I was, until last week, utterly unfamiliar with his work. I read an online article that quoted his upcoming song “My Meds” about the numbing amount of medications he takes, at the age of… 68?
I poked around and found a few songs that indicated to me that a lot of his earlier work was very much in the Tom Lehrer vein.
Last night he and a lot of his family ( Including the apparently wildly popular son Rufus ) performed his new album " Older Than My Old Man Now ". Near as I could tell by his remarks, they performed the entire album plus a few other songs.
To say it was a morose evening is fair. While his artistry is apparent, this album is quite sobering. Song after song filled with regrets, sadness, memories, pain and emptiness. Not sure when I went to hear someone perform whose work I was NOT already a fan of and so in that light it was a superb evening out. The musicians were all top-notch, there was a lot of love and humor on stage. ( Two of his ex-wives performed with him. )
I’m intrigued. Not irked at having spent an evening of serious music listening instead of howling with laughter over clever spoofy and satirical songs. Just curious to hear his earlier stuff.
Kinda glad we jumped and got the tickets on Thursday.
The same can be said for the majority of his output since his first album in 1970. But he applies a great deal of self-deprecating humor to that pathos and the political ditties that he wrote for NPR make Mark Russell look like Rebecca Black. I stopped following him closely in the mid Eighties but he’s still one of my favorite artists.
He’s a great songwriter - witty for sure, but often with that steak of melancholia too. Dead Skunk was his only hit, but that’s very much a novelty record, and not at all typical of his output.
One of the great things about following LWIII through such a long career is that you can see his concerns changing to reflect the fact that each album was written by a slightly older guy than the last one. Andy Kershaw, the British DJ once said that the great thing about being a long-term Loudon Wainwright fan is that he grows up alongside you, and always has a song to fit just where your own life is at the time.
He’s done a lot of autobiographical stuff about his family and his own shortcomings as a father and a husband, and both Rufus and Martha have responded with songs describing how his serial infidelity and eventual departure felt from their perspective as children at the time.
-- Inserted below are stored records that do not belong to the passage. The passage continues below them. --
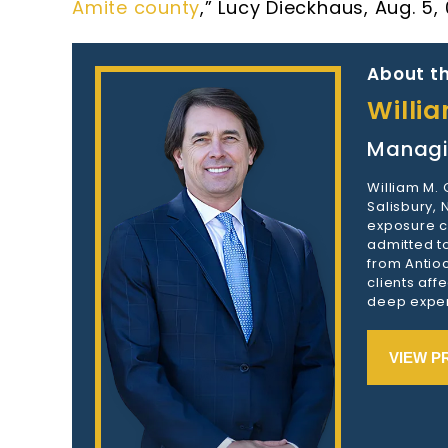
Amite county
,” Lucy Dieckhaus, Aug. 5,
About th
Willi
Managi
William M.
Salisbury,
exposure c
admitted to
from Antioc
clients aff
deep exper
VIEW P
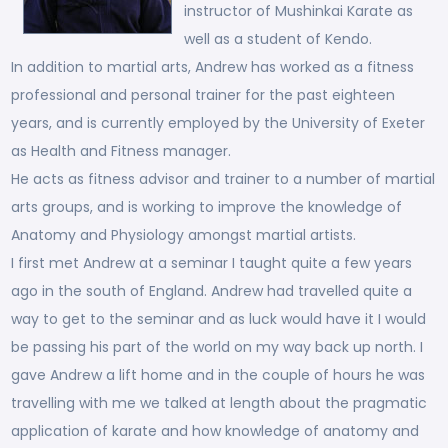
instructor of Mushinkai Karate as
well as a student of Kendo.
In addition to martial arts, Andrew has worked as a fitness
professional and personal trainer for the past eighteen
years, and is currently employed by the University of Exeter
as Health and Fitness manager.
He acts as fitness advisor and trainer to a number of martial
arts groups, and is working to improve the knowledge of
Anatomy and Physiology amongst martial artists.
I first met Andrew at a seminar I taught quite a few years
ago in the south of England. Andrew had travelled quite a
way to get to the seminar and as luck would have it I would
be passing his part of the world on my way back up north. I
gave Andrew a lift home and in the couple of hours he was
travelling with me we talked at length about the pragmatic
application of karate and how knowledge of anatomy and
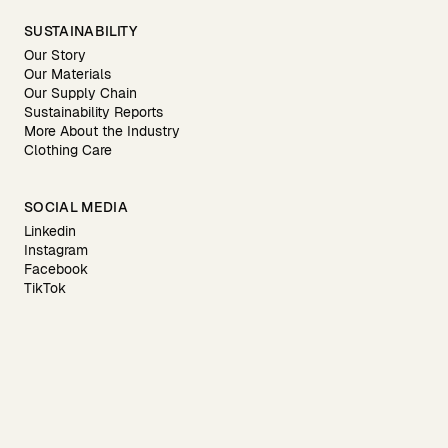
SUSTAINABILITY
Our Story
Our Materials
Our Supply Chain
Sustainability Reports
More About the Industry
Clothing Care
SOCIAL MEDIA
Linkedin
Instagram
Facebook
TikTok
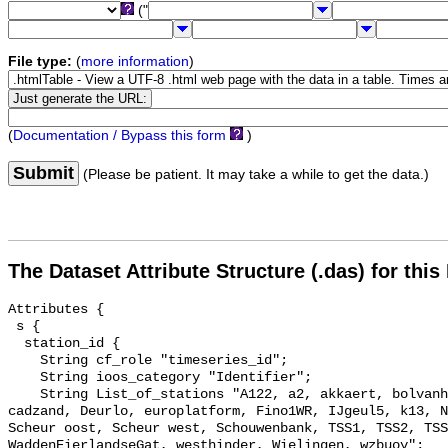
("
File type:
(
more information
)
(
Documentation / Bypass this form
)
Submit
(Please be patient. It may take a while to get the data.)
The Dataset Attribute Structure (.das) for this
Attributes {

 s {

  station_id {

    String cf_role "timeseries_id";

    String ioos_category "Identifier";

    String List_of_stations "A122, a2, akkaert, bolvanheist, Brouwerhavengat, 
cadzand, Deurlo, europlatform, Fino1WR, IJgeul5, k13, N
Scheur oost, Scheur west, Schouwenbank, TSS1, TSS2, TSS
WaddenEierlandseGat, westhinder, Wielingen, wzbuoy";
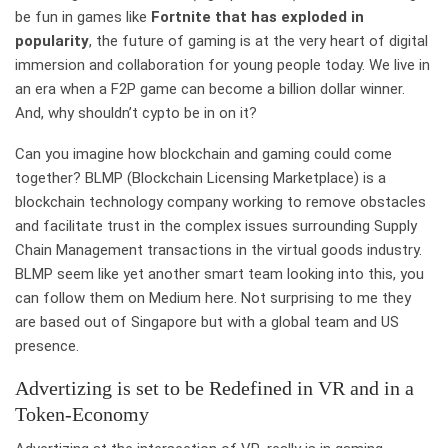
be fun in games like
Fortnite that has exploded in
popularity
, the future of gaming is at the very heart of digital
immersion and collaboration for young people today. We live in
an era when a F2P game can become a billion dollar winner.
And, why shouldn’t cypto be in on it?
Can you imagine how blockchain and gaming could come
together? BLMP (Blockchain Licensing Marketplace) is a
blockchain technology company working to remove obstacles
and facilitate trust in the complex issues surrounding Supply
Chain Management transactions in the virtual goods industry.
BLMP seem like yet another smart team looking into this, you
can follow them on Medium here. Not surprising to me they
are based out of Singapore but with a global team and US
presence.
Advertizing is set to be Redefined in VR and in a
Token-Economy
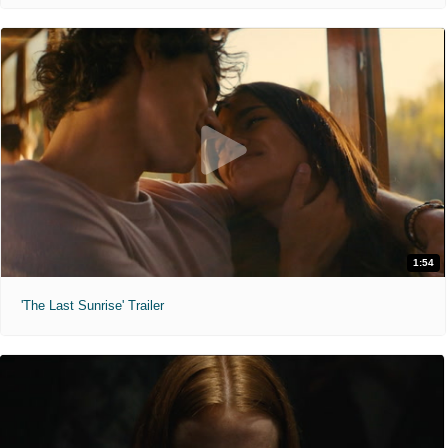
1:54
'The Last Sunrise' Trailer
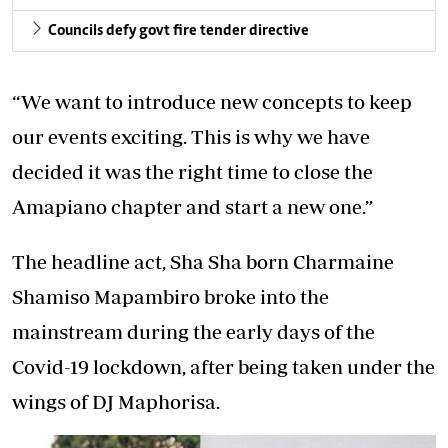
Councils defy govt fire tender directive
“We want to introduce new concepts to keep
our events exciting. This is why we have
decided it was the right time to close the
Amapiano chapter and start a new one.”
The headline act, Sha Sha born Charmaine
Shamiso Mapambiro broke into the
mainstream during the early days of the
Covid-19 lockdown, after being taken under the
wings of DJ Maphorisa.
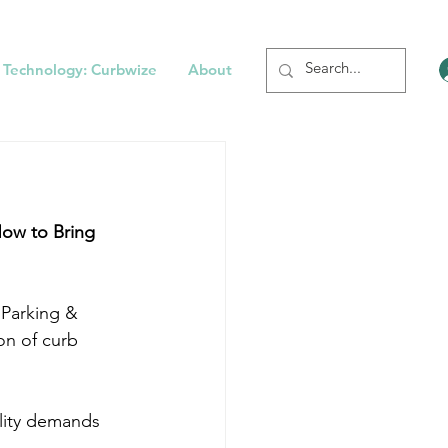
 Technology: Curbwize
About
How to Bring 
 Parking & 
on of curb 
ility demands 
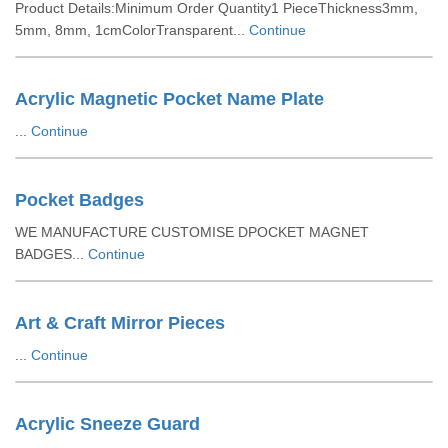
Product Details:Minimum Order Quantity1 PieceThickness3mm,
5mm, 8mm, 1cmColorTransparent...
Continue
Acrylic Magnetic Pocket Name Plate
...
Continue
Pocket Badges
WE MANUFACTURE CUSTOMISE DPOCKET MAGNET
BADGES...
Continue
Art & Craft Mirror Pieces
...
Continue
Acrylic Sneeze Guard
In my view, Loudon sometimes lets himself off the hook a little too easily in the family songs, which makes it all the more fascinating to have Rufus and Martha join the conversation too.
If I had to pick one track to recommend to you, it would be Graveyard from his terrific 2001 album Last Man On Earth. It’s a typically well-crafted song about visiting his father’s grave, knowing he’ll come back there again and again and (if I’m interpreting it correctly) the fact that he’ll eventually be buried in the same cemetery himself. Every time I visit my own parents’ grave, that song’s refrain runs through my head: “I go to the graveyard, and I’ll be back again”.
Wainwright’s reputation as a comic songwriter is a misrepresentation. His first album was mostly Dylanesque* philosophical singer-songwriter music, with a couple of lighter songs thrown in. Same with his second, and his third wasn’t much different, except that “Dead Skunk” was the closest thing he had to a hit, and people thought he was a novelty act.
His songs have always been introspective, even if he lightened them with an occasional flash of humor. Even many of his humorous songs – something like “Tonya’s Twirls,” about skater Tonya Harding – has a surprising amount of emotional depth to it.
BTW, Wainwright’s ex-wives were Kate McGarrigal (best known for “The Log Driver’s Waltz”, though she wouldn’t have been at the concert – she died in 2010) and Suzzy Roche (of the Roches). Wainwright’s musical family tree includes three generations of performers, and it’s not unusual for some of the Roches to show up at Loudon’s concerts, for him to show up when they perform.
He’s still one of the best lyricists around.
*He coined the concept of the "New Bob Dylan Club, for him, Bruce Springsteen, John Prine, and Elliot Murphy, since all were given that sobriquet.
Suzzy Roche was there. He did make a LOT of references to his infidelities and didn’t flagellate a lot. But he flagellated a bit. Rueful and painful in his honesty with the ex’s, son and daughters on stage singing with him.
It was a bit like watching group therapy with a banjo and upright bass and gee-tahr behind them.
And even his older songs have resonances: a couple of years ago, he released Recovery, an album of songs from his first three albums. Without changing a word, the songs changed their meanings.
I’ve seen him twice in concert – once around 1971 when he was starting out, and then again about five years ago. He also showed up at a Maggie Roche concert and sang harmony, showing up at the the back of the hall as a surprise.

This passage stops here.